Se é uma das muitas pessoas que sofre de ofidiofobia, ou medo de cobras, então não é uma boa ideia marcar presença na Festa dei Serpari, que acontece todos os anos em Cocullo, Itália.
As cobras captam a atenção de pessoas de dois pólos muito distintos: por um lado, quem se fascina com a beleza destes animais; por outro, quem lhes guarda uma grande repulsa só por imaginar estar perto deles.
Apesar de, no passado, os rituais com serpentes serem muito comuns em toda a Europa, estes acabaram por desaparecer quase por completo – exceto uma vez por ano numa pequena cidade no centro de Itália chamada Cocullo.
No dia 1 de maio, uma grande multidão reúne-se no centro da cidade para celebrar o santo padroeiro San Domenico, um monge beneditino que viajou por toda a Itália durante o século X para fundar vários mosteiros.
À semelhança de muitas festividades católicas, é realizada uma procissão pela cidade em que a estátua do santo é erguida durante todo o itinerário. No entanto, em Cocullo, a estátua está totalmente coberta por cobras vivas.
Segundo o Atlas Obscura, os preparativos para a Festa dei Serpari começam no final de março, altura em que alguns locais vão para o Monte Catini apanhar cobras não venenosas. Depois de apanharem os répteis, retiram-lhes os dentes e guardam-nos em caixas de madeira durante cerca de um mês, para serem mais tarde utilizados.
Na manhã do primeiro dia de maio, os fiéis reúnem-se na capela de San Domenico e puxam o sino da capela com os dentes das serpentes. Acredita-se que San Domenico protege contra as picadas de cobra e a raiva, mas também contra as dores de dentes.
Depois de o sino ecoar em toda a cidade, chega a hora de sair à rua com a estátua do padroeiro, com as cobras entrelaçadas. Se os animais se enrolarem à volta da cabeça do santo, é sinal que o ano seguinte correrá bem.

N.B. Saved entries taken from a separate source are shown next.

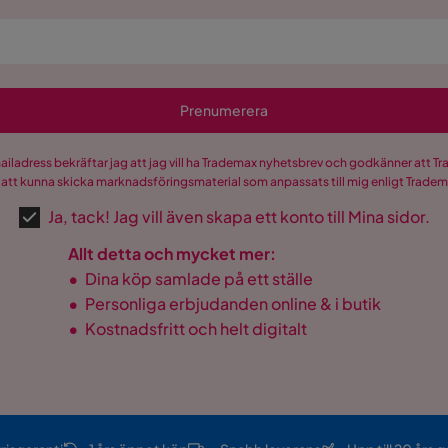
Prenumerera
mailadress bekräftar jag att jag vill ha Trademax nyhetsbrev och godkänner att 
 att kunna skicka marknadsföringsmaterial som anpassats till mig enligt Trade
Ja, tack! Jag vill även skapa ett konto till Mina sidor.
Allt detta och mycket mer:
•
Dina köp samlade på ett ställe
•
Personliga erbjudanden online & i butik
•
Kostnadsfritt och helt digitalt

No final do dia, as serpentes são libertadas na natureza.
Origens envoltas em mistério
Se alguns historiadores relacionam esta tradição com o culto de Hércules, que estrangulou duas serpentes; outros garantem que o ritual está associado ao culto pagão da deusa Angizia, uma divindade que, segundo o antigo povo Marsi, protegia contra o veneno destes animais.

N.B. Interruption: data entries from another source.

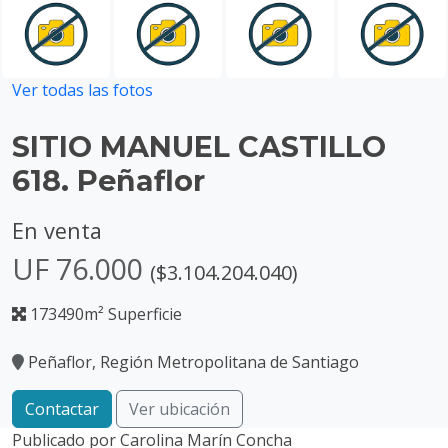
Ver todas las fotos
SITIO MANUEL CASTILLO
618. Peñaflor
En venta
UF 76.000
($3.104.204.040)
173490m² Superficie
Peñaflor, Región Metropolitana de Santiago
Contactar
Ver ubicación
Publicado por
Carolina Marín Concha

Lia Giancristofaro, antropóloga da Università degli Studi Chieti e Pescara, tem um entendimento diferente e rejeita estas teorias por considerá-las demasiado distantes da atualidade.
Embora seja provável que no passado tenha existido um culto ofídico generalizado no Mediterrâneo, a antropóloga afirma que é impossível determinar se as festividades de Cocullo são um vestígio desse culto.
Giancristofaro acredita que este fenómeno “nasceu durante a Idade Média e está relacionado com a prática dos curandeiros em nome de São Paulo”. De acordo com a lenda, São Paulo sobreviveu a uma picada de cobra em Malta e criou um grupo de seguidores que viajava de cidade em cidade a fazer exorcismos e a curar diferentes pessoas por intercessão do santo.
Desta forma, no dia 1 de maio, o contacto com as serpentes representa uma espécie de libertação porque acontece sob “o escudo protetor” de San Domenico, explicou Giancristofaro, acrescentando que superar o medo natural de tocar em cobras simboliza dominar o medo do mundo natural e sobrenatural e das incertezas da vida.